The Article VI doctrine, known as the Supremacy Clause, requires a state action be declared unenforceable where valid federal legislation preempts state authority. In determining whether state law is preempted, courts look to whether there is express preemption, field preemption, or conflict preemption in the area.Defendants argue that claims based on bad faith filings are preempted here, because the Bankruptcy Code preempts state law tort claims in the entire field of bankruptcy. Title 11 gives federal courts original and exclusive jurisdiction of all cases under it, that is, cases in bankruptcy. Further, Title 11 contains remedies and penalties for the exploitation of its process, presumably including bad-faith abuse of process. Federal authority, however, appears split on whether abuse of process in regard to an improper bankruptcy filing is preempted, or whether a state court can entertain an analogous claim. At this plaintiff-friendly stage, the record should be further developed to assist in determining whether Count X is preempted by the Bankruptcy Code, thus Defendants' motion to dismiss relating to this claim is denied on that basis without prejudice to further motion practice upon a record.

See Blum v. Bacon, 457 U.S. 132 (1982).

Farina v. Nokia Inc., 625 F.3d 97, 115 (3d Cir. 2010) (quoting Hillsborough Cnty. v. Automated Med. Labs., Inc., 471 U.S. 707, 713 (1985)).

DF OB 48-50.

See 11 U.S.C. § 303(i)(2) (individuals who file involuntary bankruptcy petitions in bad faith are liable for damages); 11 U.S.C. § 362(h) (individuals who willfully violate bankruptcy stays are liable for damages); Astor Holdings, Inc. v. Roski, 325 F.Supp.2d 251, 262 (S.D.N.Y. 2003).

See Kecki v. Texas Enters., LLC, 2021 WL 3237134, at *3 (Del. Ch. July 30, 2021) (citing Nelson v. Emerson, 2008 WL 1961150, at *8 n.51 (Del. Ch. May 6, 2008)); In re Bral, 622 B.R. 737, 744-47 (9th Cir. 2020); Rosenberg v. DVI Receivables XVII, LLC, 835 F.3d 414 (3d Cir. 2016); Robbins v. Fulton Bank, N.A., 2018 WL 1693386 (E.D. Pa. Apr. 6, 2018)).

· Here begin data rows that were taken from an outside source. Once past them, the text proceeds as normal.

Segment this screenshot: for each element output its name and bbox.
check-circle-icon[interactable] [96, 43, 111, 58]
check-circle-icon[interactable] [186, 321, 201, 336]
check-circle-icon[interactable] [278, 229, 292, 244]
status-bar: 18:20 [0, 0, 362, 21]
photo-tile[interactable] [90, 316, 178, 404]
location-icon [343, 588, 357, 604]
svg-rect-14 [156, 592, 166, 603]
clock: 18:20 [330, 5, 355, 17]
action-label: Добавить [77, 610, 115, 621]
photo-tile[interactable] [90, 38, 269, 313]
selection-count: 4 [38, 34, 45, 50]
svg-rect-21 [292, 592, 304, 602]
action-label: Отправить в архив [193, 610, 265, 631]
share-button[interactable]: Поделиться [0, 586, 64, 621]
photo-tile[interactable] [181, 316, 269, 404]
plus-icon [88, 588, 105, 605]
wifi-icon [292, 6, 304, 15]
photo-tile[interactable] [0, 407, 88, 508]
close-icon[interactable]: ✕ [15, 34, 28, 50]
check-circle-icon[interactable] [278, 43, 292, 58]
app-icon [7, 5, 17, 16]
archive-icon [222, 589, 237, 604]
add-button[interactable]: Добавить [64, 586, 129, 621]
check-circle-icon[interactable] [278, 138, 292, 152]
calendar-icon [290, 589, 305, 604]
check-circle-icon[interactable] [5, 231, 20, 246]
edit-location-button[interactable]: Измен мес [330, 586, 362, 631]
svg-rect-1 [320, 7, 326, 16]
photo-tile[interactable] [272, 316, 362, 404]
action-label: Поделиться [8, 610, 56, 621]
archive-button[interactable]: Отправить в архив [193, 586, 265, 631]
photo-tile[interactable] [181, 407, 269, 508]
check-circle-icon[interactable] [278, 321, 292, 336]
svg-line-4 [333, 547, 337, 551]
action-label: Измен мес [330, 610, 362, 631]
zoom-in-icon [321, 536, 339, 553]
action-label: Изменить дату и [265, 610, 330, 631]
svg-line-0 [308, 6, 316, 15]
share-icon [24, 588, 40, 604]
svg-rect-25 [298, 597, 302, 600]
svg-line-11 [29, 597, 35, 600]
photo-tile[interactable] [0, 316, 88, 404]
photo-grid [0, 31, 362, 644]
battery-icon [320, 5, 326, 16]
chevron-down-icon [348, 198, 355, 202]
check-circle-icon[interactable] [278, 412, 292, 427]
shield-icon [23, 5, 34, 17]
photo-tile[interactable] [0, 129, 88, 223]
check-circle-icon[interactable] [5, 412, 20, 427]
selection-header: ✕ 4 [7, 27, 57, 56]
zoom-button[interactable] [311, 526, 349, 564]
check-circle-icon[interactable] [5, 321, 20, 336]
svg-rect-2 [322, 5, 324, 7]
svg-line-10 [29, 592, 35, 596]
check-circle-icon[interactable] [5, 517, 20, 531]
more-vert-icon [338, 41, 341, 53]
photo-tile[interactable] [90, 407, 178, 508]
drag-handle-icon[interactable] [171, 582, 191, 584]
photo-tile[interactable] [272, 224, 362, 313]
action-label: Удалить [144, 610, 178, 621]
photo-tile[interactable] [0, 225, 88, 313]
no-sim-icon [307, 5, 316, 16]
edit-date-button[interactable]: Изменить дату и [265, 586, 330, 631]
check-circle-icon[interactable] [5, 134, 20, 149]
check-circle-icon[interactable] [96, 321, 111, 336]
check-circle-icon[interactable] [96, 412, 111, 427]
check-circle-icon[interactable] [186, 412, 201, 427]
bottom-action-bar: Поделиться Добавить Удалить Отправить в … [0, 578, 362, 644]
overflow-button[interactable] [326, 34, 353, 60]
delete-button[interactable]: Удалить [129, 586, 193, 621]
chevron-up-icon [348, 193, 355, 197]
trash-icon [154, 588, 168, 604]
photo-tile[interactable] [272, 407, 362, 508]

I now turn to Defendants' alternative argument of collateral estoppel. The doctrine of collateral estoppel states that "when an issue of ultimate fact has once been determined by a valid and final judgment, that issue cannot again be litigated between the same parties in any future lawsuit." To trigger collateral estoppel, each of the following four factors must be present: "'(1) the issue previously decided is identical with the one presented in the action in question, (2) the prior action has been finally adjudicated on the merits, (3) the party against whom the doctrine is invoked was a party or in privity with a party to the prior adjudication, and (4) the party against whom the doctrine is raised had a full and fair opportunity to litigate the issue in the prior action.""

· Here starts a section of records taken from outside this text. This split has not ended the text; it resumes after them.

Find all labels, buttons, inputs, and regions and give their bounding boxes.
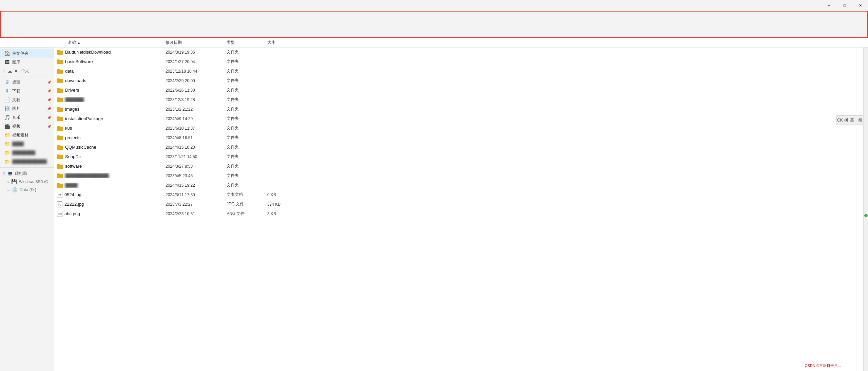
close-button[interactable]: ✕ [852,0,868,11]
table-row[interactable]: png abc.png 2024/2/23 10:51 PNG 文件 3 KB [54,209,863,219]
file-date-cell: 2024/2/29 20:00 [166,78,227,83]
file-date-cell: 2024/3/11 17:30 [166,192,227,197]
sidebar-item-blurred-3[interactable]: 📁 ████████████ [0,157,54,166]
sidebar-item-video-material[interactable]: 📁 视频素材 [0,131,54,140]
file-size-cell: 3 KB [267,211,301,216]
table-row[interactable]: installationPackage 2024/4/9 14:29 文件夹 [54,114,863,124]
folder-icon-blurred2: 📁 [4,150,10,156]
folder-icon [57,135,63,140]
png-icon: png [57,211,62,217]
pictures-icon: 🖼 [4,106,10,112]
table-row[interactable]: jpg 22222.jpg 2023/7/3 22:27 JPG 文件 374 … [54,200,863,209]
pin-icon-desktop: 📌 [47,80,51,84]
file-name-cell: Drivers [57,88,166,93]
folder-icon [57,164,63,169]
table-row[interactable]: software 2024/3/27 8:58 文件夹 [54,162,863,171]
window-controls: ─ □ ✕ [821,0,868,11]
folder-icon [57,59,63,64]
table-row[interactable]: txt 0524.log 2024/3/11 17:30 文本文档 0 KB [54,190,863,200]
ime-punct: · [855,118,856,123]
file-date-cell: 2024/4/15 10:20 [166,145,227,150]
downloads-icon: ⬇ [4,88,10,94]
table-row[interactable]: projects 2024/4/8 16:51 文件夹 [54,133,863,143]
file-date-cell: 2022/6/26 11:30 [166,88,227,93]
table-row[interactable]: k8s 2023/6/10 11:37 文件夹 [54,124,863,133]
table-row[interactable]: images 2023/1/2 21:22 文件夹 [54,105,863,114]
file-name-cell: jpg 22222.jpg [57,201,166,207]
file-type-cell: 文件夹 [227,163,267,169]
sidebar-windows-ssd-section[interactable]: ▷ 💾 Windows-SSD (C [0,177,54,185]
sidebar-item-blurred-2[interactable]: 📁 ████████ [0,148,54,157]
file-size-cell: 0 KB [267,192,301,197]
file-type-cell: 文件夹 [227,125,267,131]
ime-bi: 拼 [844,117,848,123]
table-row[interactable]: ██████ 2023/12/3 19:28 文件夹 [54,95,863,105]
folder-icon [57,97,63,102]
ime-bar[interactable]: CK 拼 英 · 简 [836,115,863,125]
data-d-icon: 💿 [12,187,18,193]
file-name-cell: projects [57,135,166,140]
table-row[interactable]: SnapDir 2023/11/21 14:50 文件夹 [54,152,863,162]
file-date-cell: 2024/3/19 19:36 [166,50,227,55]
sidebar-item-blurred-1[interactable]: 📁 ████ [0,140,54,148]
file-name-cell: BaiduNetdiskDownload [57,50,166,55]
file-type-cell: 文件夹 [227,173,267,179]
sidebar-item-documents[interactable]: 📄 文档 📌 [0,95,54,104]
file-date-cell: 2024/4/15 19:22 [166,183,227,188]
table-row[interactable]: basicSoftware 2024/1/27 20:04 文件夹 [54,57,863,67]
folder-icon [57,116,63,121]
sidebar-item-downloads[interactable]: ⬇ 下载 📌 [0,87,54,95]
file-name-cell: basicSoftware [57,59,166,64]
expand-icon-data: — [7,188,10,192]
file-name-cell: QQMusicCache [57,145,166,150]
table-row[interactable]: data 2023/12/18 10:44 文件夹 [54,67,863,76]
table-row[interactable]: BaiduNetdiskDownload 2024/3/19 19:36 文件夹 [54,48,863,57]
column-headers: 名称 ▲ 修改日期 类型 大小 [0,38,868,48]
sidebar-this-pc-section[interactable]: ▽ 💻 此电脑 [0,169,54,177]
table-row[interactable]: downloads 2024/2/29 20:00 文件夹 [54,76,863,86]
file-list[interactable]: BaiduNetdiskDownload 2024/3/19 19:36 文件夹… [54,48,863,371]
col-header-name[interactable]: 名称 ▲ [54,38,163,47]
pin-icon-downloads: 📌 [47,89,51,93]
doc-icon: txt [57,192,62,198]
sidebar-item-gallery[interactable]: 🖼 图库 [0,58,54,67]
table-row[interactable]: Drivers 2022/6/26 11:30 文件夹 [54,86,863,95]
col-header-date[interactable]: 修改日期 [163,38,224,47]
documents-icon: 📄 [4,97,10,103]
file-type-cell: 文件夹 [227,97,267,103]
gallery-icon: 🖼 [4,59,10,65]
sidebar-item-music[interactable]: 🎵 音乐 📌 [0,113,54,122]
file-date-cell: 2024/1/27 20:04 [166,59,227,64]
ime-mode: 简 [858,117,862,123]
sidebar-item-desktop[interactable]: 🖥 桌面 📌 [0,78,54,87]
table-row[interactable]: ████ 2024/4/15 19:22 文件夹 [54,181,863,190]
maximize-button[interactable]: □ [837,0,852,11]
file-name-cell: images [57,107,166,112]
sidebar-item-home[interactable]: 🏠 主文件夹 [0,49,54,58]
video-material-icon: 📁 [4,132,10,138]
folder-icon-blurred3: 📁 [4,159,10,165]
music-icon: 🎵 [4,114,10,120]
sidebar-cloud-section[interactable]: ▷ ☁ ■ - 个人 [0,67,54,75]
main-window: 名称 ▲ 修改日期 类型 大小 🏠 主文件夹 🖼 图库 ▷ ☁ [0,11,868,371]
table-row[interactable]: ██████████████ 2023/4/5 23:46 文件夹 [54,171,863,181]
ssd-icon: 💾 [11,179,17,185]
sidebar-item-pictures[interactable]: 🖼 图片 📌 [0,104,54,113]
col-header-type[interactable]: 类型 [224,38,265,47]
file-type-cell: JPG 文件 [227,201,267,207]
col-header-size[interactable]: 大小 [265,38,298,47]
title-bar: ─ □ ✕ [0,0,868,11]
file-type-cell: 文本文档 [227,192,267,198]
right-panel [863,48,868,371]
folder-icon [57,154,63,159]
minimize-button[interactable]: ─ [821,0,837,11]
desktop-icon: 🖥 [4,79,10,85]
sidebar-item-videos[interactable]: 🎬 视频 📌 [0,122,54,131]
sidebar-data-d-section[interactable]: — 💿 Data (D:) [0,185,54,193]
file-date-cell: 2024/4/8 16:51 [166,135,227,140]
file-date-cell: 2024/2/23 10:51 [166,211,227,216]
table-row[interactable]: QQMusicCache 2024/4/15 10:20 文件夹 [54,143,863,152]
sidebar-divider-1 [0,76,54,76]
file-type-cell: 文件夹 [227,144,267,150]
folder-icon [57,78,63,83]
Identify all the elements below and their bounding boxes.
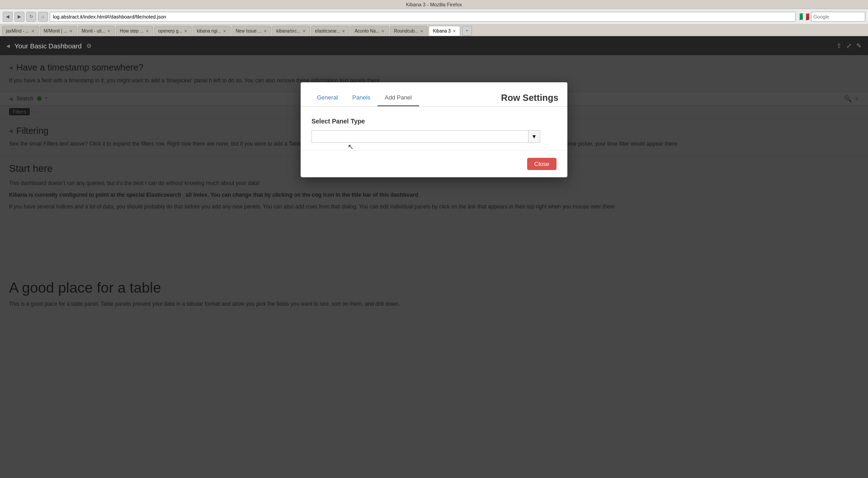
- panel-type-input[interactable]: [311, 130, 528, 143]
- select-panel-label: Select Panel Type: [311, 118, 557, 125]
- new-tab-button[interactable]: +: [462, 26, 472, 36]
- fullscreen-icon[interactable]: ⤢: [846, 42, 852, 49]
- flag-icon: 🇮🇹: [799, 12, 809, 22]
- tab-monit[interactable]: Monit - uti...✕: [78, 26, 115, 36]
- share-icon[interactable]: ⇧: [836, 42, 842, 49]
- tab-newissue[interactable]: New Issue ...✕: [231, 26, 271, 36]
- modal-footer: Close: [301, 150, 567, 177]
- tab-kibanasrc[interactable]: kibana/src...✕: [272, 26, 310, 36]
- close-button[interactable]: Close: [527, 158, 557, 170]
- modal-header: General Panels Add Panel Row Settings: [301, 82, 567, 107]
- edit-icon[interactable]: ✎: [856, 42, 862, 49]
- tab-elastic[interactable]: elasticsear...✕: [311, 26, 350, 36]
- tab-panels[interactable]: Panels: [345, 90, 377, 106]
- forward-button[interactable]: ▶: [14, 12, 24, 22]
- tab-add-panel[interactable]: Add Panel: [377, 90, 419, 106]
- modal-tabs: General Panels Add Panel: [310, 90, 419, 106]
- address-bar[interactable]: [50, 12, 796, 22]
- dropdown-arrow-icon: ▼: [532, 133, 537, 140]
- search-box[interactable]: [811, 12, 865, 22]
- tab-roundcub[interactable]: Roundcub...✕: [390, 26, 428, 36]
- tabs-bar: jaxMind - ...✕ M/Monit | ...✕ Monit - ut…: [0, 24, 868, 36]
- browser-titlebar: Kibana 3 - Mozilla Firefox: [0, 0, 868, 9]
- tab-kibana3[interactable]: Kibana 3✕: [429, 26, 460, 36]
- back-button[interactable]: ◀: [3, 12, 13, 22]
- reload-button[interactable]: ↻: [26, 12, 36, 22]
- browser-title: Kibana 3 - Mozilla Firefox: [406, 2, 462, 7]
- tab-openerp[interactable]: openerp g...✕: [154, 26, 192, 36]
- home-button[interactable]: ⌂: [38, 12, 48, 22]
- tab-acunto[interactable]: Acunto Na...✕: [350, 26, 389, 36]
- main-content: ◀ Have a timestamp somewhere? If you hav…: [0, 55, 868, 478]
- tab-mmonit[interactable]: M/Monit | ...✕: [40, 26, 77, 36]
- app-container: ◀ Your Basic Dashboard ⚙ ⇧ ⤢ ✎ ◀ Have a …: [0, 36, 868, 478]
- modal-body: Select Panel Type ▼ ↖: [301, 107, 567, 150]
- tab-howstep[interactable]: How step ...✕: [116, 26, 153, 36]
- tab-general[interactable]: General: [310, 90, 345, 106]
- app-header: ◀ Your Basic Dashboard ⚙ ⇧ ⤢ ✎: [0, 36, 868, 55]
- collapse-dashboard-icon[interactable]: ◀: [6, 43, 10, 48]
- browser-toolbar: ◀ ▶ ↻ ⌂ 🇮🇹: [0, 9, 868, 24]
- settings-gear-icon[interactable]: ⚙: [86, 43, 92, 49]
- tab-jaxmind[interactable]: jaxMind - ...✕: [2, 26, 39, 36]
- modal-title: Row Settings: [501, 93, 558, 103]
- app-title: Your Basic Dashboard: [14, 42, 82, 50]
- row-settings-modal: General Panels Add Panel Row Settings Se…: [301, 82, 567, 177]
- panel-type-dropdown-button[interactable]: ▼: [528, 130, 540, 143]
- panel-type-select-container: ▼: [311, 130, 540, 143]
- tab-kibanangi[interactable]: kibana ngi...✕: [193, 26, 231, 36]
- modal-overlay: General Panels Add Panel Row Settings Se…: [0, 55, 868, 478]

Norman v. State, 976 A.2d 843, 868 (Del. 2009) (citing Ashe v. Swenson, 397 U.S. 436, 443 (1970)).

Id. (citing Capano v. State, 889 A.2d 968, 986 (Del.2006) (Steele, C.J. dissenting)); Betts v. Townsends, Inc., 765 A.2d 531, 535 (Del.2000); see also 18 JAMES WM. MOORE ET AL., MOORE'S FEDERAL PRACTICE §§ 132-1, 132.04[1][a][ii] (3d ed. 1997)).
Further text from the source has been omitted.